CHICAGO/BANGALORE (Reuters) - BATS Global Markets filed on Friday to go public, a step that will help the exchange operator make acquisitions and better compete in a rapidly consolidating sector.
BATS, the third-largest U.S. exchange, is buying smaller rivals while its two larger competitors, NYSE Euronext NYX.N and Nasdaq OMX Group (NDAQ.O), are trapped in a takeover battle.
A rash of exchange mergers worldwide is boosting investor interest in the industry. That, along with BATS’ track record of fast growth, likely bodes well for the offering, Morningstar IPO strategist Bill Buhr said.
“We are talking about a fundamentally strong U.S. company and in an industry where investors want an exposure to,” Buhr said. “The investor appetite for the IPO is going to be pretty strong,” he added.
BATS, headed by 45-year-old Joe Ratterman, was founded six years ago by major banks and trading firms looking to erode the oligopoly that NYSE and Nasdaq had over U.S. stock trading.
It now runs two securities exchanges and an options market, and handles more than 10 percent of all U.S. equities trading, it said in a Securities and Exchange Commission filing.
Ratterman is expanding overseas through a takeover of rival Chi-X Europe, which would create the largest pan-European trading venue.
The IPO will create publicly traded shares, generating a currency for potential future acquisitions, according to Friday’s filing.
The two biggest exchanges are also looking to grow through mergers and acquisitions.
NYSE Euronext in February agreed to a friendly takeover by Germany’s Deutsche Boerse (DB1Gn.DE); Nasdaq and IntercontinentalExchange Inc (ICE.N) launched a competing bid for the parent of the Big Board six weeks later. The Nasdaq and ICE bid is expected to become a hostile one in a few weeks.
Exchange mergers would create stock-trading powerhouses that could cut costs and allow them to offer lower fees relative to other exchanges, making it harder for BATS to compete, it said in Friday’s filing.

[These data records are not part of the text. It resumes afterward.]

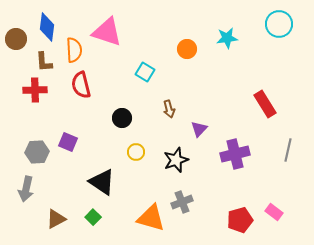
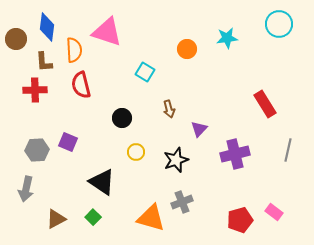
gray hexagon: moved 2 px up
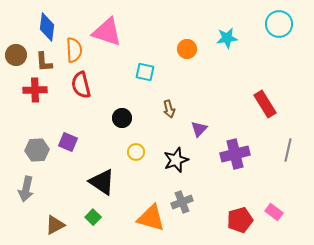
brown circle: moved 16 px down
cyan square: rotated 18 degrees counterclockwise
brown triangle: moved 1 px left, 6 px down
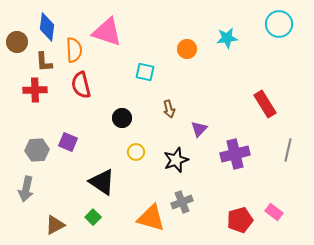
brown circle: moved 1 px right, 13 px up
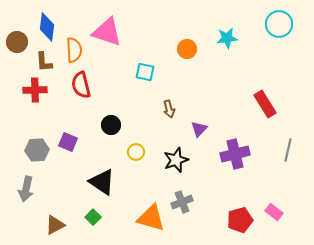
black circle: moved 11 px left, 7 px down
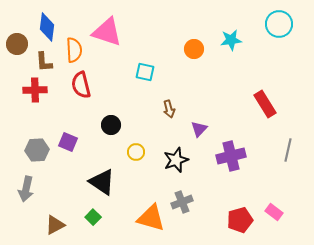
cyan star: moved 4 px right, 2 px down
brown circle: moved 2 px down
orange circle: moved 7 px right
purple cross: moved 4 px left, 2 px down
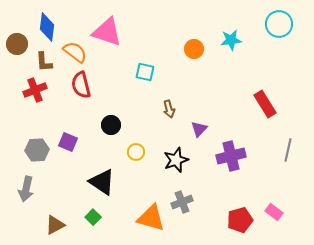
orange semicircle: moved 1 px right, 2 px down; rotated 50 degrees counterclockwise
red cross: rotated 20 degrees counterclockwise
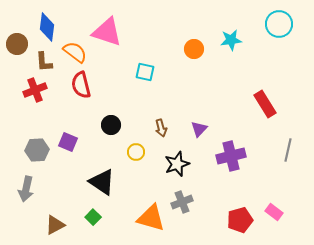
brown arrow: moved 8 px left, 19 px down
black star: moved 1 px right, 4 px down
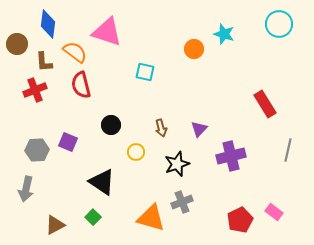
blue diamond: moved 1 px right, 3 px up
cyan star: moved 7 px left, 6 px up; rotated 25 degrees clockwise
red pentagon: rotated 10 degrees counterclockwise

But CEO Ratterman is already seeking to turn the consolidation trend to his advantage with plans to enter the lucrative U.S. stock-listings business in the fourth quarter.
A Nasdaq-NYSE Euronext combination would have a monopoly in listing U.S. public companies, and BATS may hope capitalize on the dislike of monopolies by regulators and some customers.
BATS plans to list its common stock on its exchange under the “BATS” symbol.
At least one well-known exchange investor said conflicts of interest at BATS would keep him away.
“We would pass,” said Thomas Caldwell, chairman and founder of Toronto-based Caldwell Investment Management, which invests in global exchanges. “The major shareholders are highly conflicted,” he said, because they are also BATS’ biggest customers, and therefore have an interest in keeping trading fees down that is at odds with regular shareholders’ interests in maximizing revenue.
Transaction fees from Morgan Chase & Co (JPM.N), Credit Suisse CSGN.VX, trading firm GETCO and other BATS shareholders accounted for 32 percent of BATS revenue last year. Those investors will likely maintain control of the company post-IPO through a two-class system of shares that gives them five times the voting power of regular shareholders.
Morgan Stanley, one of the underwriters, owns more than 10 percent of BATS shares, also posing a conflict of interest, the filing noted. Credit Suisse and Citi (C.N), the other underwriters, are also shareholders.
BATS Global’s filing said it planned to raise up to $100 million. However, the amount a company says it plans to raise in its initial IPO filings is just used to calculate registration fees. The final size of the IPO could be different.